▶ [ASSIGNMENT]: Repeat each line of the material below without change.
▼
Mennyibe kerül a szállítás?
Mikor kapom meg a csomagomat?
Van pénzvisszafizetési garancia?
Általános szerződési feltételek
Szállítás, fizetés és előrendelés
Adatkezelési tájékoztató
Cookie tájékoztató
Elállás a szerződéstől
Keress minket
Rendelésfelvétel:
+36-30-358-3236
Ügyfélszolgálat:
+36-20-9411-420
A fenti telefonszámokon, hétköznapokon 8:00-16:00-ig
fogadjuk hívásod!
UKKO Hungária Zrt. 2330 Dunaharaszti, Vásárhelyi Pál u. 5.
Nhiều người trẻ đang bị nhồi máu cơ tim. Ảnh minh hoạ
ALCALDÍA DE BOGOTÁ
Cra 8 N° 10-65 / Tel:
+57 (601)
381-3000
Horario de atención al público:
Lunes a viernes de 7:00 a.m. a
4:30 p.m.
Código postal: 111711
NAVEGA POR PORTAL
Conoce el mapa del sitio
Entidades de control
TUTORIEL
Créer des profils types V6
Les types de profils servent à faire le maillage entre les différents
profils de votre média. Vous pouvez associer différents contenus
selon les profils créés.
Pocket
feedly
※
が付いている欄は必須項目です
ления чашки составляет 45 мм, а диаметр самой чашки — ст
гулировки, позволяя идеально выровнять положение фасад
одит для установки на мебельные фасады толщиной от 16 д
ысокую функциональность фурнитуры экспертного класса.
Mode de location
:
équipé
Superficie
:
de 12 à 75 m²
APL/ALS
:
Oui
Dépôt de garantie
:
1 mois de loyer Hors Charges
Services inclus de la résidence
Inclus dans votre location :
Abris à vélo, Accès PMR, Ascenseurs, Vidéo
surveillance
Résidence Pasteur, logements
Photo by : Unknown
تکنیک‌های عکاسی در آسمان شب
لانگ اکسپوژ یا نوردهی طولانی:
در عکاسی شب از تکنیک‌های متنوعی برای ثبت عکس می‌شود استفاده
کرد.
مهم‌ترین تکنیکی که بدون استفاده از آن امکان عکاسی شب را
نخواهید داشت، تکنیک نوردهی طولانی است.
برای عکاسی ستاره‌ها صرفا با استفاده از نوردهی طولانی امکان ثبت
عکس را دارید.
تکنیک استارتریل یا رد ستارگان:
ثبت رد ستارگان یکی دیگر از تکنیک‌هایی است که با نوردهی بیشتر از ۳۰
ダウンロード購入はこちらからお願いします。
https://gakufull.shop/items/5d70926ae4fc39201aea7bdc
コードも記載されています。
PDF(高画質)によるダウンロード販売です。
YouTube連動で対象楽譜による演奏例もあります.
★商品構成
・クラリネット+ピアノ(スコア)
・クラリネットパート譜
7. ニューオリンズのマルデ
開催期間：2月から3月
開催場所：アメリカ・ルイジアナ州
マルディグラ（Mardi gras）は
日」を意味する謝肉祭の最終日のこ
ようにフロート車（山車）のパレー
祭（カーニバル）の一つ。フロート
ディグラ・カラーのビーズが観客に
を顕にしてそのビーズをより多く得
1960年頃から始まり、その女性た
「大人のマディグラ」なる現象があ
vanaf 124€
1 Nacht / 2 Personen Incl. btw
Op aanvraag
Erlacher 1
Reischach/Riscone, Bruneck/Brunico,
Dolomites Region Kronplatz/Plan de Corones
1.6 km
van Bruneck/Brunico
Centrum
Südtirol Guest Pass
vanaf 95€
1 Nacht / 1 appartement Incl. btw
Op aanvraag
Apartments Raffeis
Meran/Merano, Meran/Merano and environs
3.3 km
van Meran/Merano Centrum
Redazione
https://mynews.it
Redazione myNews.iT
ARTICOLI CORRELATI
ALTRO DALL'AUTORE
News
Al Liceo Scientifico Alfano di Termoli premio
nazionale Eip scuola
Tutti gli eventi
▲
▶ [OUTPUT]:
Mennyibe kerül a szállítás?
Mikor kapom meg a csomagomat?
Van pénzvisszafizetési garancia?
Általános szerződési feltételek
Szállítás, fizetés és előrendelés
Adatkezelési tájékoztató
Cookie tájékoztató
Elállás a szerződéstől
Keress minket
Rendelésfelvétel:
+36-30-358-3236
Ügyfélszolgálat:
+36-20-9411-420
A fenti telefonszámokon, hétköznapokon 8:00-16:00-ig
fogadjuk hívásod!
UKKO Hungária Zrt. 2330 Dunaharaszti, Vásárhelyi Pál u. 5.
Nhiều người trẻ đang bị nhồi máu cơ tim. Ảnh minh hoạ
ALCALDÍA DE BOGOTÁ
Cra 8 N° 10-65 / Tel:
+57 (601)
381-3000
Horario de atención al público:
Lunes a viernes de 7:00 a.m. a
4:30 p.m.
Código postal: 111711
NAVEGA POR PORTAL
Conoce el mapa del sitio
Entidades de control
TUTORIEL
Créer des profils types V6
Les types de profils servent à faire le maillage entre les différents
profils de votre média. Vous pouvez associer différents contenus
selon les profils créés.
Pocket
feedly
※
が付いている欄は必須項目です
ления чашки составляет 45 мм, а диаметр самой чашки — ст
гулировки, позволяя идеально выровнять положение фасад
одит для установки на мебельные фасады толщиной от 16 д
ысокую функциональность фурнитуры экспертного класса.
Mode de location
:
équipé
Superficie
:
de 12 à 75 m²
APL/ALS
:
Oui
Dépôt de garantie
:
1 mois de loyer Hors Charges
Services inclus de la résidence
Inclus dans votre location :
Abris à vélo, Accès PMR, Ascenseurs, Vidéo
surveillance
Résidence Pasteur, logements
Photo by : Unknown
تکنیک‌های عکاسی در آسمان شب
لانگ اکسپوژ یا نوردهی طولانی:
در عکاسی شب از تکنیک‌های متنوعی برای ثبت عکس می‌شود استفاده
کرد.
مهم‌ترین تکنیکی که بدون استفاده از آن امکان عکاسی شب را
نخواهید داشت، تکنیک نوردهی طولانی است.
برای عکاسی ستاره‌ها صرفا با استفاده از نوردهی طولانی امکان ثبت
عکس را دارید.
تکنیک استارتریل یا رد ستارگان:
ثبت رد ستارگان یکی دیگر از تکنیک‌هایی است که با نوردهی بیشتر از ۳۰
ダウンロード購入はこちらからお願いします。
https://gakufull.shop/items/5d70926ae4fc39201aea7bdc
コードも記載されています。
PDF(高画質)によるダウンロード販売です。
YouTube連動で対象楽譜による演奏例もあります.
★商品構成
・クラリネット+ピアノ(スコア)
・クラリネットパート譜
7. ニューオリンズのマルデ
開催期間：2月から3月
開催場所：アメリカ・ルイジアナ州
マルディグラ（Mardi gras）は
日」を意味する謝肉祭の最終日のこ
ようにフロート車（山車）のパレー
祭（カーニバル）の一つ。フロート
ディグラ・カラーのビーズが観客に
を顕にしてそのビーズをより多く得
1960年頃から始まり、その女性た
「大人のマディグラ」なる現象があ
vanaf 124€
1 Nacht / 2 Personen Incl. btw
Op aanvraag
Erlacher 1
Reischach/Riscone, Bruneck/Brunico,
Dolomites Region Kronplatz/Plan de Corones
1.6 km
van Bruneck/Brunico
Centrum
Südtirol Guest Pass
vanaf 95€
1 Nacht / 1 appartement Incl. btw
Op aanvraag
Apartments Raffeis
Meran/Merano, Meran/Merano and environs
3.3 km
van Meran/Merano Centrum
Redazione
https://mynews.it
Redazione myNews.iT
ARTICOLI CORRELATI
ALTRO DALL'AUTORE
News
Al Liceo Scientifico Alfano di Termoli premio
nazionale Eip scuola
Tutti gli eventi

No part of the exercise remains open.